When Editas CEO Gilmore O’Neill took the reins of the CRISPR gene editing company, he acknowledged that one of the draws was the sizeable cash runway available. But less than six months into the job, the former Sarepta R&D chief is getting a harsh reminder that money isn’t everything.
New phase 1/2 of Editas’ lead asset EDIT-101 did not suggest a broad enough response, forcing the company to shelve its development and seek a partner, according to a company announcement Thursday. Among 14 patients with leber congenital amaurosis 10 (LCA10), a severe eye disease, three had clinically meaningful improvements in corrected vision. Two of the three patients were homozygous for the IVS26 mutation, representing the only baseline characteristic the company identified for identifying an ideal patient population.
The problem is that focusing only on patients who are homozygous for the mutation whittles down an already-small LCA10 patient population—some 1,500 in the U.S.—down to about 300. As a result, the company says it will no longer pursue development independently and is looking for a partner. Until then, the company is pausing enrollment in the BRILLIANCE trial.
No matter how it’s spun, the results are a gut punch to Editas as it tries to keep pace in a fastly burgeoning gene editing field. The company has faced persistent changes atop the executive team and investors have been clamoring for more data to prove its editing concept works.
Thursday’s news did nothing to assuage fears that the company is losing ground, with shares down more than 17% shortly after the markets opened, from $12.25 to $10.15 per share.
In a call with investors, Gilmore addressed the decision to pursue such a rare disease in the first place, given the small market size even if the therapy had proved more successful.
“I think the original rationale was that that was actually a reasonable population, a commercially viable patient population,” Gilmore said. “Nevertheless, when you actually look at the data…that patient population is obviously substantially reduced.” He went on to contend that the company is competitive in other disease areas that are seeing initial gene therapy approvals, like sickle cell and beta-thalassemia.

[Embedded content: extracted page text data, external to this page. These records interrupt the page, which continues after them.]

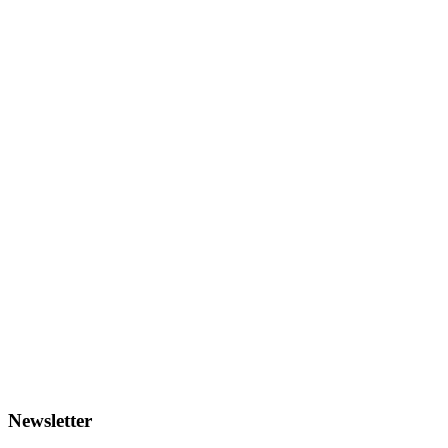
Newsletter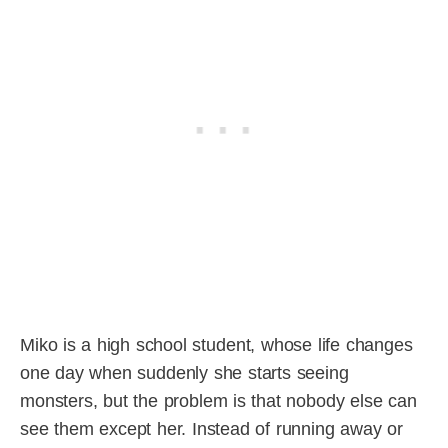
Miko is a high school student, whose life changes
one day when suddenly she starts seeing
monsters, but the problem is that nobody else can
see them except her. Instead of running away or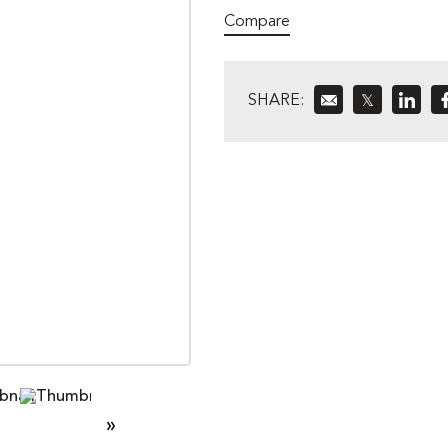
Compare
SHARE:
𝕏
»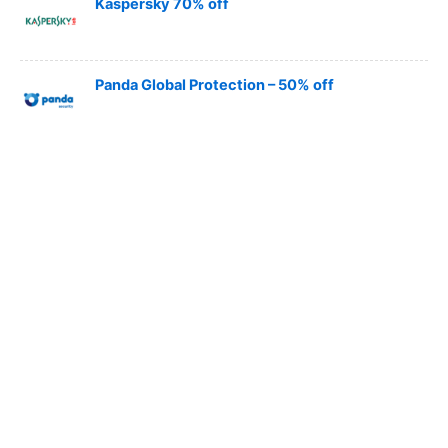
Kaspersky 70% off
Panda Global Protection – 50% off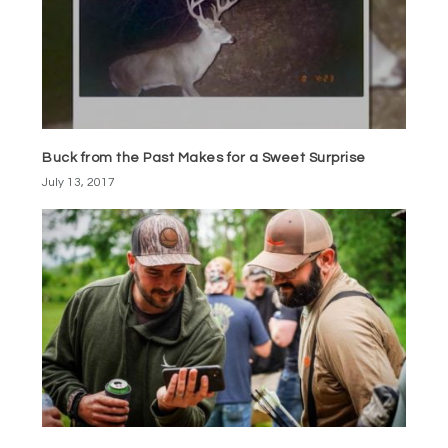
Buck from the Past Makes for a Sweet Surprise
July 13, 2017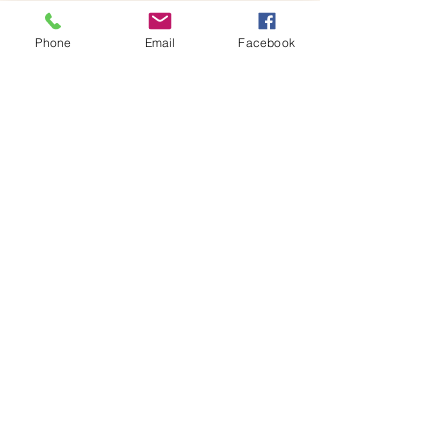
x 18H centimetres glass jar containing your 
own miniature world, ready to…
Phone
Email
Facebook
Show More
Share this event
House of Denna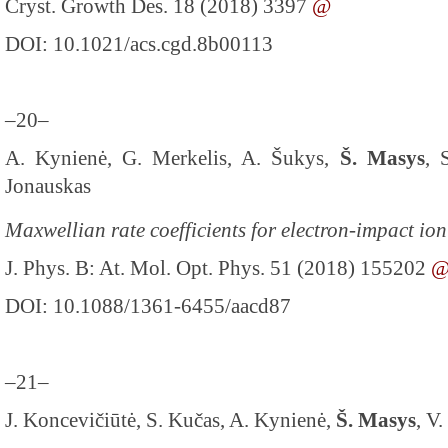
Cryst. Growth Des. 18 (2018) 3397
@
DOI: 10.1021/acs.cgd.8b00113
–20–
A. Kynienė, G. Merkelis, A. Šukys,
Š. Masys
, 
Jonauskas
Maxwellian rate coefficients for electron-impact io
J. Phys. B: At. Mol. Opt. Phys. 51 (2018) 155202
DOI: 10.1088/1361-6455/aacd87
–21–
J. Koncevičiūtė, S. Kučas, A. Kynienė,
Š. Masys
, V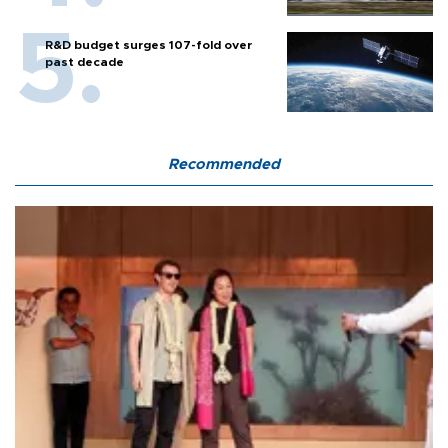
R&D budget surges 107-fold over
past decade
Recommended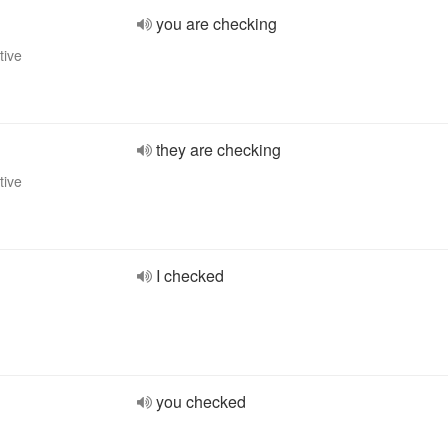
you are checking
tive
they are checking
tive
I checked
you checked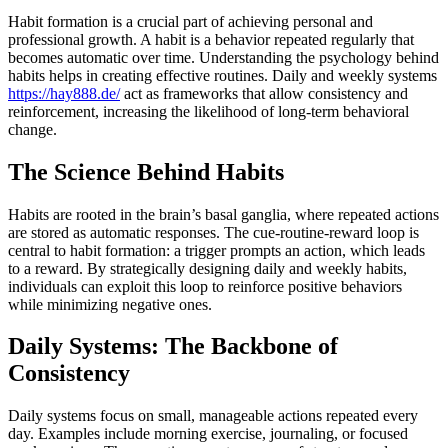
Habit formation is a crucial part of achieving personal and
professional growth. A habit is a behavior repeated regularly that
becomes automatic over time. Understanding the psychology behind
habits helps in creating effective routines. Daily and weekly systems
https://hay888.de/
act as frameworks that allow consistency and
reinforcement, increasing the likelihood of long-term behavioral
change.
The Science Behind Habits
Habits are rooted in the brain’s basal ganglia, where repeated actions
are stored as automatic responses. The cue-routine-reward loop is
central to habit formation: a trigger prompts an action, which leads
to a reward. By strategically designing daily and weekly habits,
individuals can exploit this loop to reinforce positive behaviors
while minimizing negative ones.
Daily Systems: The Backbone of
Consistency
Daily systems focus on small, manageable actions repeated every
day. Examples include morning exercise, journaling, or focused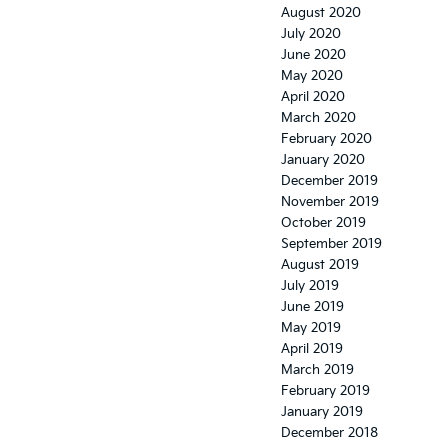
August 2020
July 2020
June 2020
May 2020
April 2020
March 2020
February 2020
January 2020
December 2019
November 2019
October 2019
September 2019
August 2019
July 2019
June 2019
May 2019
April 2019
March 2019
February 2019
January 2019
December 2018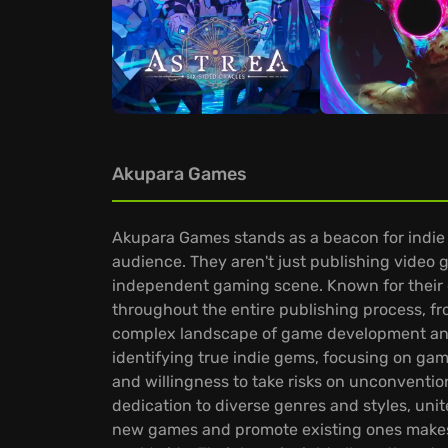
Akupara Games
Akupara Games stands as a beacon for indie g
audience. They aren't just publishing video 
independent gaming scene. Known for their 
throughout the entire publishing process, fr
complex landscape of game development and 
identifying true indie gems, focusing on gam
and willingness to take risks on unconvention
dedication to diverse genres and styles, un
new games and promote existing ones makes 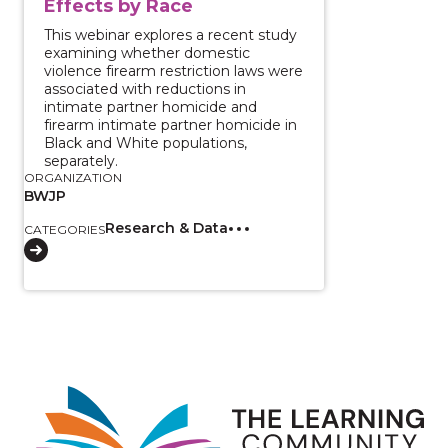
Effects by Race
This webinar explores a recent study
examining whether domestic
violence firearm restriction laws were
associated with reductions in
intimate partner homicide and
firearm intimate partner homicide in
Black and White populations,
separately.
ORGANIZATION
BWJP
Research & Data
CATEGORIES
Image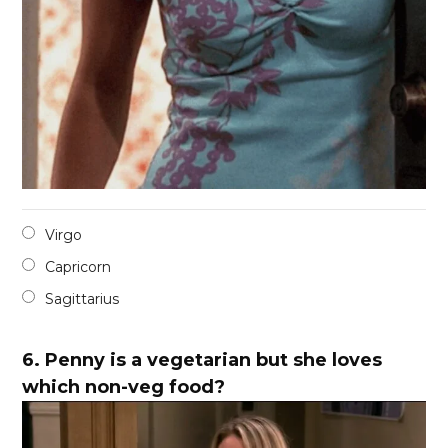
Virgo
Capricorn
Sagittarius
6.
Penny is a vegetarian but she loves
which non-veg food?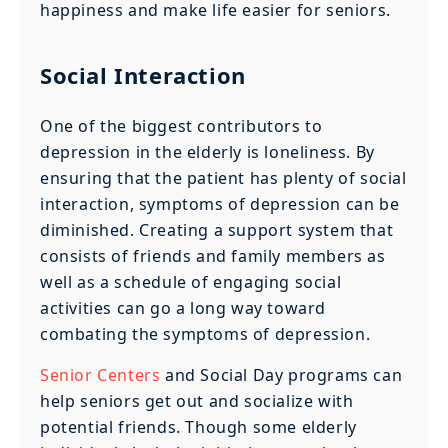
happiness and make life easier for seniors.
Social Interaction
One of the biggest contributors to
depression in the elderly is loneliness. By
ensuring that the patient has plenty of social
interaction, symptoms of depression can be
diminished. Creating a support system that
consists of friends and family members as
well as a schedule of engaging social
activities can go a long way toward
combating the symptoms of depression.
Senior Centers
and Social Day programs can
help seniors get out and socialize with
potential friends. Though some elderly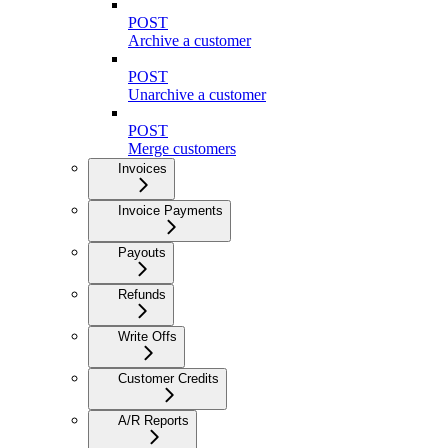
POST
Archive a customer
POST
Unarchive a customer
POST
Merge customers
Invoices
Invoice Payments
Payouts
Refunds
Write Offs
Customer Credits
A/R Reports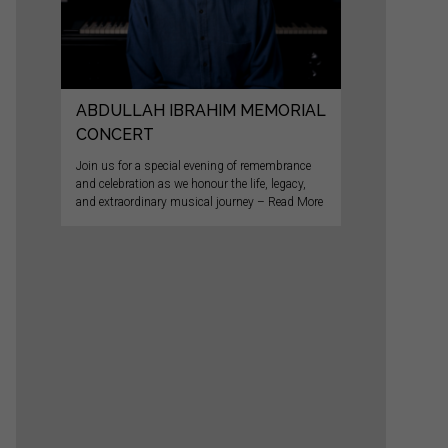
ABDULLAH IBRAHIM MEMORIAL
CONCERT
Join us for a special evening of remembrance
and celebration as we honour the life, legacy,
and extraordinary musical journey – Read More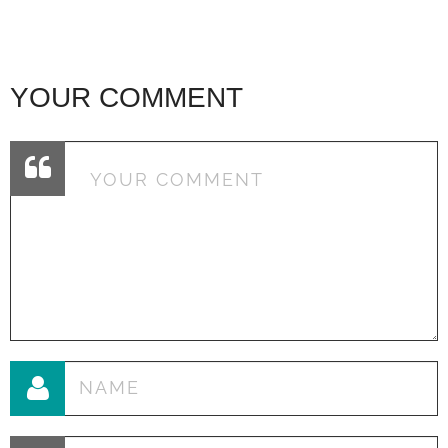
YOUR COMMENT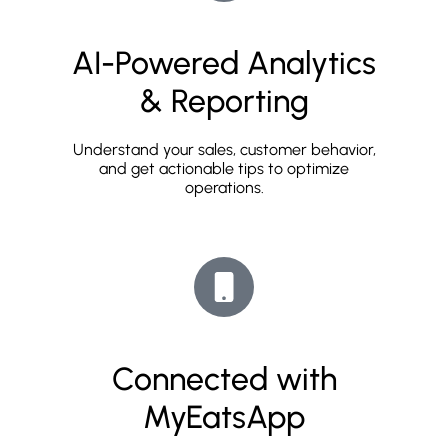
AI-Powered Analytics
& Reporting
Understand your sales, customer behavior,
and get actionable tips to optimize
operations.
Connected with
MyEatsApp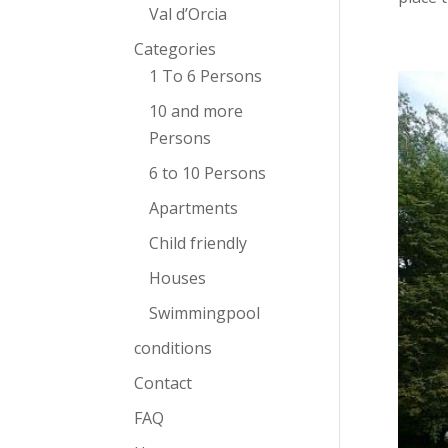
Val d’Orcia
Categories
1 To 6 Persons
10 and more
Persons
6 to 10 Persons
Apartments
Child friendly
Houses
Swimmingpool
conditions
Contact
FAQ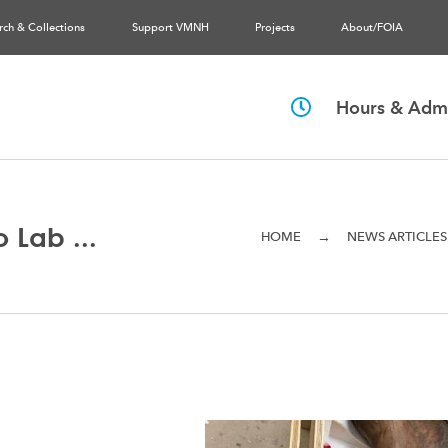
rch & Collections
Support VMNH
Projects
About/FOIA
Hours & Admi
 Lab ...
→
HOME
NEWS ARTICLES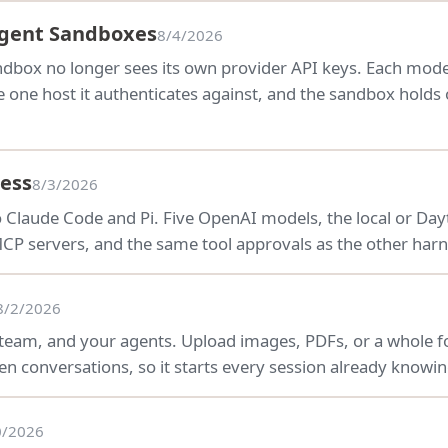
Agent Sandboxes
8/4/2026
andbox no longer sees its own provider API keys. Each mo
e one host it authenticates against, and the sandbox holds 
ess
8/3/2026
o Claude Code and Pi. Five OpenAI models, the local or D
P servers, and the same tool approvals as the other harn
8/2/2026
 team, and your agents. Upload images, PDFs, or a whole fo
n conversations, so it starts every session already knowin
0/2026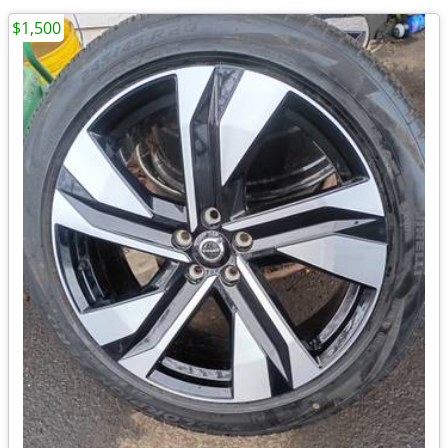
$1,500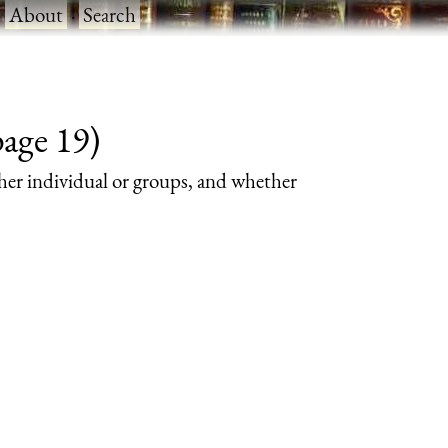
·
About
·
Search
page 19)
her individual or groups, and whether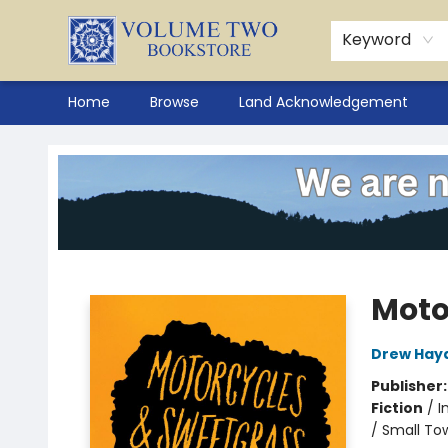
Keyword
Home
Browse
Land Acknowledgement
Volume Two Bookstore
Moto
Drew Hay
Publisher
Fiction
/
I
/ Small Tow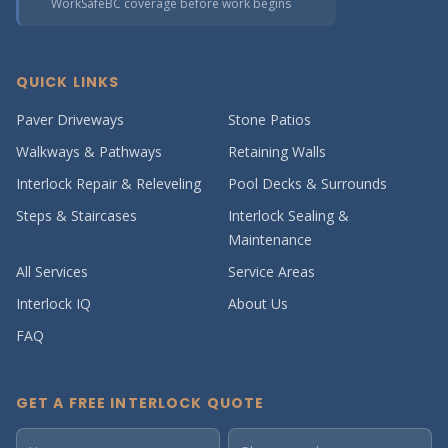
WorkSafeBC coverage before work begins
QUICK LINKS
Paver Driveways
Stone Patios
Walkways & Pathways
Retaining Walls
Interlock Repair & Releveling
Pool Decks & Surrounds
Steps & Staircases
Interlock Sealing &
Maintenance
All Services
Service Areas
Interlock IQ
About Us
FAQ
GET A FREE INTERLOCK QUOTE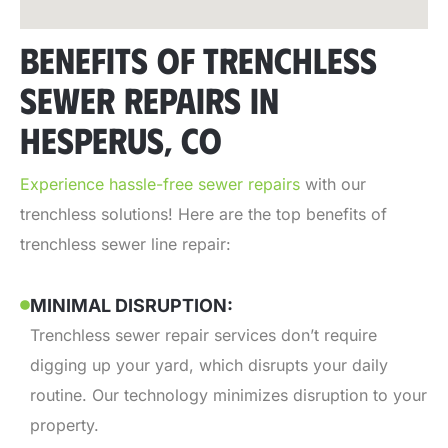
BENEFITS OF TRENCHLESS
SEWER REPAIRS IN
HESPERUS, CO
Experience hassle-free sewer repairs
with our
trenchless solutions! Here are the top benefits of
trenchless sewer line repair:
MINIMAL DISRUPTION:
Trenchless sewer repair services don’t require
digging up your yard, which disrupts your daily
routine. Our technology minimizes disruption to your
property.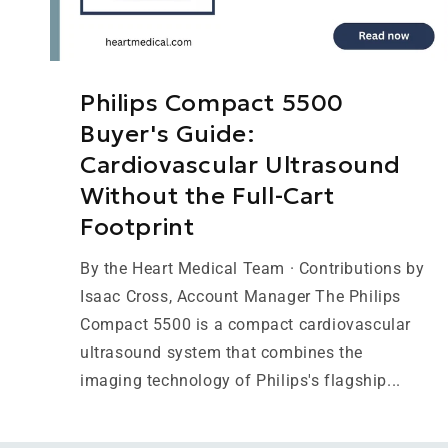
Philips Compact 5500
Buyer's Guide:
Cardiovascular Ultrasound
Without the Full-Cart
Footprint
By the Heart Medical Team · Contributions by
Isaac Cross, Account Manager The Philips
Compact 5500 is a compact cardiovascular
ultrasound system that combines the
imaging technology of Philips's flagship...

As for who the company plans to partner with on EDIT-101, Gilmore said the ideal match was a company with a track record of working on gene therapies directed at retinal diseases. When asked if this pause will result in layoffs, a spokesperson for Editas said that the company has “other ocular programs in the pipeline heading towards IND enabling studies and ultimately the clinic” that the team will work on.
Of those programs, first on the docket is EDIT-103, a treatment for patients with rhodopsin-associated autosomal dominant retinitis pigmentosa. Gilmore said the zygosity effect seen with EDIT-101 shouldn’t apply to the 103 program given it’s already focused on autosomal dominant patients.
Gilmore expects the decision to shelve EDIT-101 will result in cost savings, but he did not have figures available. As of the end of September, Editas had $478.5 million in cash on hand, roughly $50 million less than three months prior.